## WORK INSTRUCTION
Below are the records; extract from them the line containing "wichtige Rolle in" to the line containing "Accessibilité", both lines included, exactly and with no pictures.
────────────────
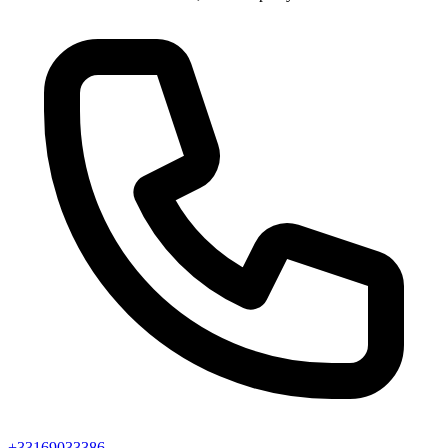
+33169033386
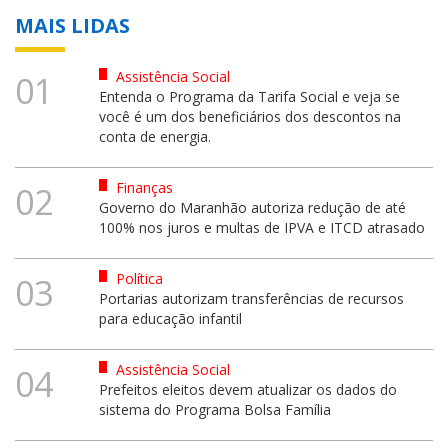
MAIS LIDAS
Assistência Social
01
Entenda o Programa da Tarifa Social e veja se
você é um dos beneficiários dos descontos na
conta de energia.
Finanças
02
Governo do Maranhão autoriza redução de até
100% nos juros e multas de IPVA e ITCD atrasado
Política
03
Portarias autorizam transferências de recursos
para educação infantil
Assistência Social
04
Prefeitos eleitos devem atualizar os dados do
sistema do Programa Bolsa Família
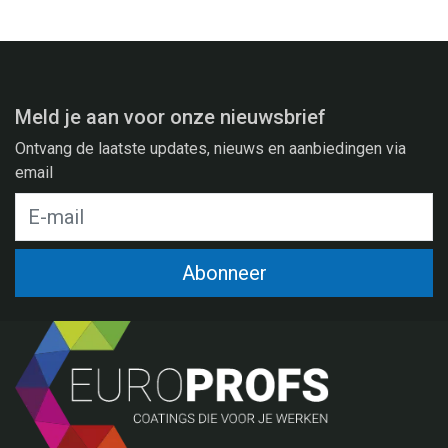
Meld je aan voor onze nieuwsbrief
Ontvang de laatste updates, nieuws en aanbiedingen via
email
Abonneer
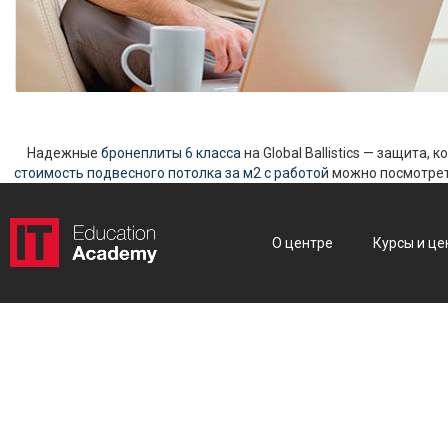
Надежные
бронеплиты 6 класса
на Global Ballistics — защита,
стоимость подвесного потолка за м2 с работой
можно посмотреть
О центре
Курсы и це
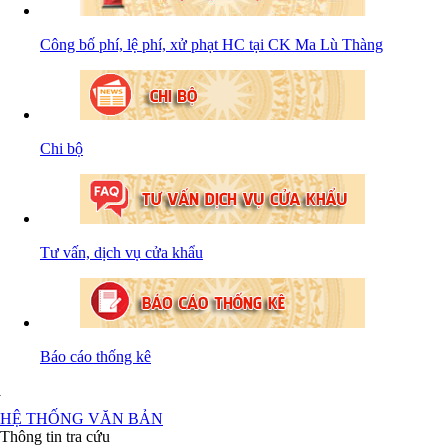
Công bố phí, lệ phí, xử phạt HC tại CK Ma Lù Thàng
Chi bộ
Tư vấn, dịch vụ cửa khẩu
Báo cáo thống kê
HỆ THỐNG VĂN BẢN
Thông tin tra cứu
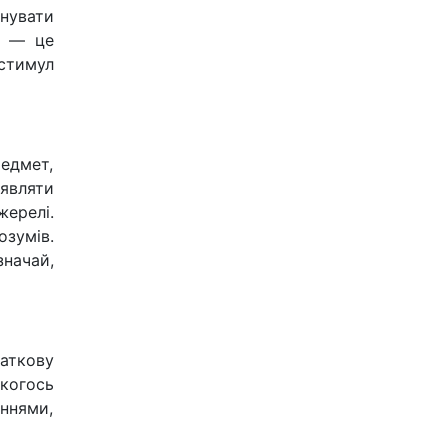
нувати
и — це
 стимул
редмет,
являти
жерелі.
озумів.
значай,
аткову
когось
ннями,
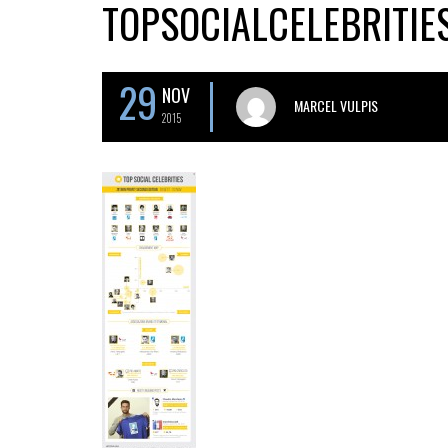
TOPSOCIALCELEBRITIE
29
NOV
MARCEL VULPIS
2015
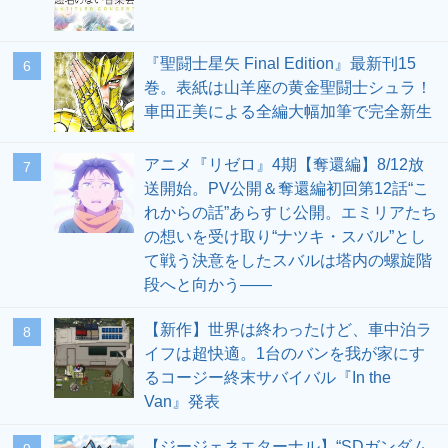
『聖闘士星矢 Final Edition』最新刊15
6
巻。表紙は山羊座の黄金聖闘士シュラ！
車田正美による全編大幅加筆で完全新生
アニメ『リゼロ』4期【奪還編】8/12放
7
送開始。PV公開＆奪還編初回第12話“こ
れからの話”あらすじ公開。エミリアたち
の想いを受け取り“ナツキ・スバル”とし
て戦う決意をしたスバルは塔内の螺旋階
段へと向かう――
【新作】世界は終わったけど、車中泊ラ
8
イフは超快適。1台のバンを我が家にす
るコージー終末サバイバル『In the
Van』発表
【ジージェネエターナル】“SDガンダム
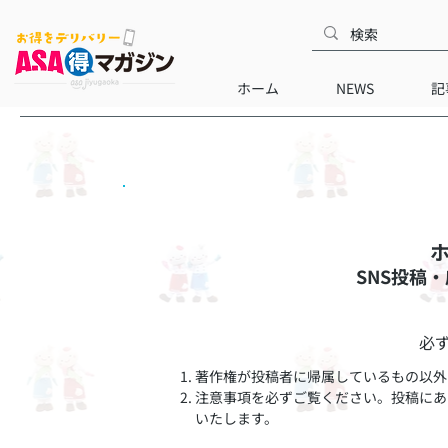
ホーム
NEWS
記
SNS投稿
必
著作権が投稿者に帰属しているもの以外
注意事項を必ずご覧ください。投稿にあ
いたします。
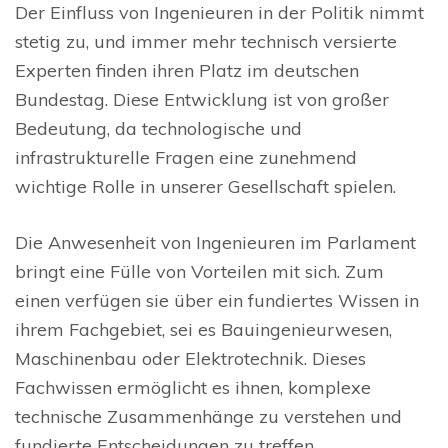
Der Einfluss von Ingenieuren in der Politik nimmt
stetig zu, und immer mehr technisch versierte
Experten finden ihren Platz im deutschen
Bundestag. Diese Entwicklung ist von großer
Bedeutung, da technologische und
infrastrukturelle Fragen eine zunehmend
wichtige Rolle in unserer Gesellschaft spielen.
Die Anwesenheit von Ingenieuren im Parlament
bringt eine Fülle von Vorteilen mit sich. Zum
einen verfügen sie über ein fundiertes Wissen in
ihrem Fachgebiet, sei es Bauingenieurwesen,
Maschinenbau oder Elektrotechnik. Dieses
Fachwissen ermöglicht es ihnen, komplexe
technische Zusammenhänge zu verstehen und
fundierte Entscheidungen zu treffen.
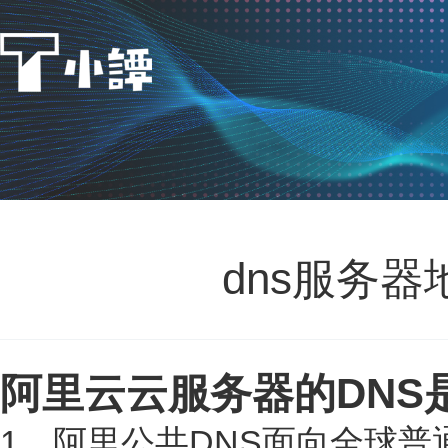
dns服务器
阿里云云服务器的DNS
1、阿里公共DNS面向全球普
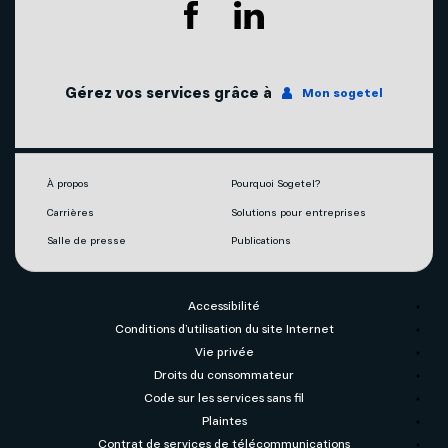
Agents mobilité autorisés
Télévision
Couverture du réseau
Internet
Gérez vos services grâce à
Mon sogetel
Notre engagement écoresponsable
Téléphonie
Mobilité
À propos
Pourquoi Sogetel?
Carrières
Solutions pour entreprises
Capsules vidéos
Salle de presse
Publications
Accessibilité
Conditions d’utilisation du site Internet
Vie privée
Droits du consommateur
Code sur les services sans fil
Plaintes
Contrat de services de télécommunications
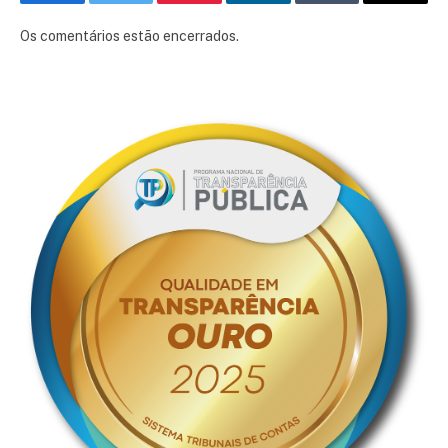
Facebook
Twitter
Pinterest
LinkedIn
Tumblr
E-
mail
Os comentários estão encerrados.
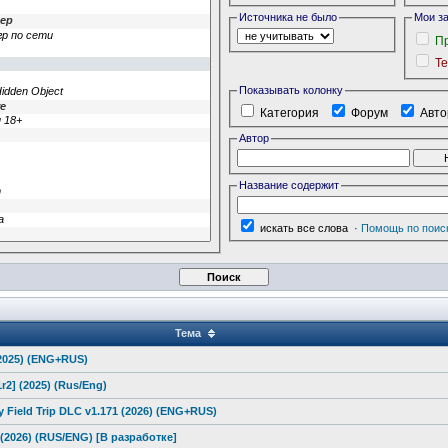
Источника не было
Мои з
П
Т
Показывать колонку
Категория
Форум
Авт
Автор
Название содержит
искать все слова
·
Помощь по поис
Тема
(2025) (ENG+RUS)
1r2] (2025) (Rus/Eng)
 Field Trip DLC v1.171 (2026) (ENG+RUS)
C (2026) (RUS/ENG) [В разработке]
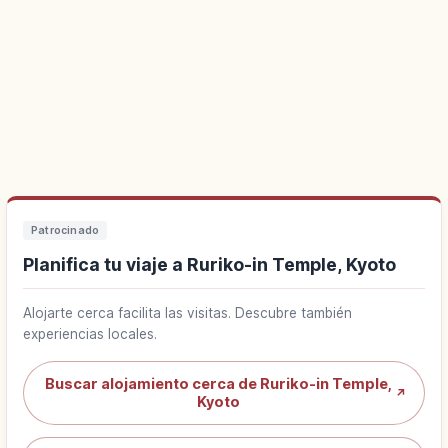
Patrocinado
Planifica tu viaje a Ruriko-in Temple, Kyoto
Alojarte cerca facilita las visitas. Descubre también
experiencias locales.
Buscar alojamiento cerca de Ruriko-in Temple,
↗
Kyoto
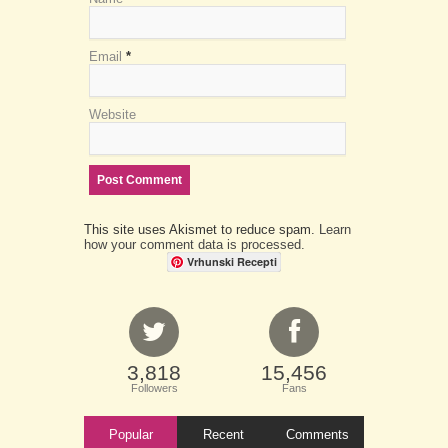
Email
*
Website
This site uses Akismet to reduce spam.
Learn
how your comment data is processed.
Vrhunski Recepti
3,818
15,456
Followers
Fans
Popular
Recent
Comments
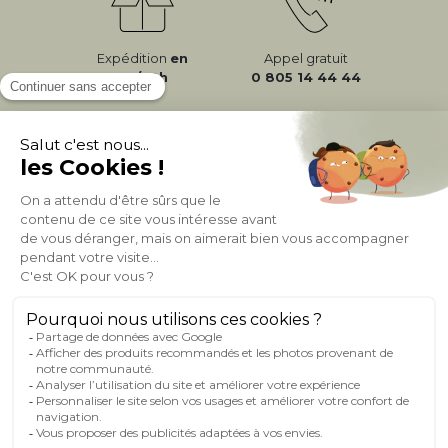
Expédition
en
Appel gratuit
24/72h
0 805 14 44 44
À PROPOS DE MILIBOO
AIDE & CONTACT
MILIBOO SUR LE NET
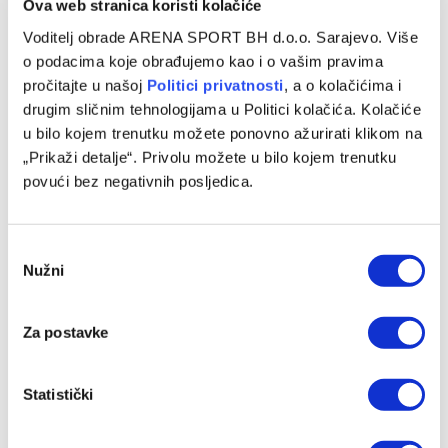
Ova web stranica koristi kolačiće
Voditelj obrade ARENA SPORT BH d.o.o. Sarajevo. Više
o podacima koje obrađujemo kao i o vašim pravima
pročitajte u našoj
Politici privatnosti
, a o kolačićima i
drugim sličnim tehnologijama u Politici kolačića. Kolačiće
u bilo kojem trenutku možete ponovno ažurirati klikom na
„Prikaži detalje“. Privolu možete u bilo kojem trenutku
povući bez negativnih posljedica.
Consent
Nužni
Selection
Za postavke
Statistički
────────────────
## PROBLEM SOLUTION
wichtige Rolle in unserer Gesellschaft spielen.
Die Anwesenheit von Ingenieuren im Parlament
bringt eine Fülle von Vorteilen mit sich. Zum
einen verfügen sie über ein fundiertes Wissen in
ihrem Fachgebiet, sei es Bauingenieurwesen,
Maschinenbau oder Elektrotechnik. Dieses
Fachwissen ermöglicht es ihnen, komplexe
technische Zusammenhänge zu verstehen und
fundierte Entscheidungen zu treffen.
dns服务器
阿里云云服务器的DNS
1、阿里公共DNS面向全球普
Agents mobilité autorisés
Télévision
Couverture du réseau
Internet
Gérez vos services grâce à
Mon sogetel
Notre engagement écoresponsable
Téléphonie
Mobilité
À propos
Pourquoi Sogetel?
Carrières
Solutions pour entreprises
Capsules vidéos
Salle de presse
Publications
Accessibilité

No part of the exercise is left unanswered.